Em 28 de dezembro, foi divulgada a notícia de que Kirchner, 58 anos, tinha sido diagnosticada com câncer de tireóide em 22 de dezembro após uma punção, dias depois de ter assumido seu segundo mandato como presidente, que vai até 2015.
Segundo o médico, “com este diagnóstico positivo, a equipe encarregada considera o tratamento cirúrgico suficiente, sem a necessidade da administração de iodo radioativo”.
Nestes casos a mudança de diagnóstico “é algo que pode ocorrer”, disse o cirurgião Ernesto Ibarra Puente em declarações ao canal de televisão Todo Noticias.
Segundo o médico “este tipo de operação pode ter erros”, mas defendeu a decisão de intervir diante da eventualidade de uma confirmação do diagnóstico de câncer.
“O diagnóstico inicial deve ter dado uma célula papilar e o cirurgião, um prestigiado especialista, decidiu pela intervenção”, disse.
A médica Alicia Gauna, ex-presidente da Sociedade Argentina de Endocrinologia e Metabolismo (SAEM), concordou que “ao se confirmar que se tratava de adenomas foliculares, a doença foi resolvida com a cirurgia”.
“É de se esperar um pós-operatório sem incovenientes.
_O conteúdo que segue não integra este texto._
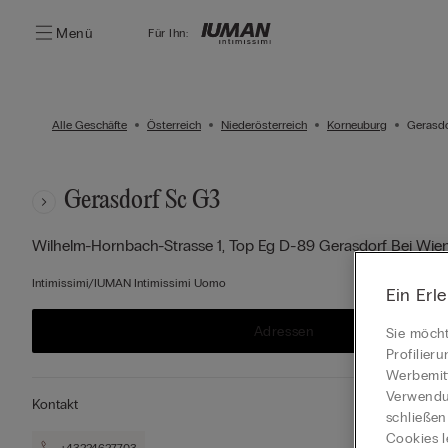
Menü
Für Ihn:
Alle Geschäfte
Österreich
Niederösterreich
Korneuburg
Gerasdo
Gerasdorf Sc G3
Wilhelm-Hornbach-Strasse 1, Top Eg D-89
Gerasdorf Bei Wien
Intimissimi/IUMAN Intimissimi Uomo
Ein Erl
Adressen
Sie möcht
Profilier
Werbemitt
Verwendun
Kontakt
schließen
Cookies l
O paciente pode se recuperar e apenas cuidar do ferimento (da cirurgia), e pode tomar analgésicos comuns para qualquer incômodo”, disse.
A notícia sobre sua suposta doença, que a tornava a quinta chefe de Estado da América Latina a ser diagnosticada com câncer, caiu como um balde de água fria no país sul-americano que a reelegeu com mais de 54% dos votos.
Kirchner está de licença médica desde o dia 24 de janeiro, período durante o qual, o vice-presidente Amado Boudou ficou no comando do Poder Executivo.
A presidente esteve acompanhada durante a cirurgia por seus filhos Máximo (32 anos) e Florença (24) e outros familiares, como sua mãe, sua irmã e sua cunhada, a ministra da Ação Social Alicia Kirchner, irmã do falecido ex-presidente Néstor Kirchner.
Centenas de seguidores, que faziam vigília em frente ao hospital, aplaudiram e cantaram quando o diagnóstico de câncer foi descartado.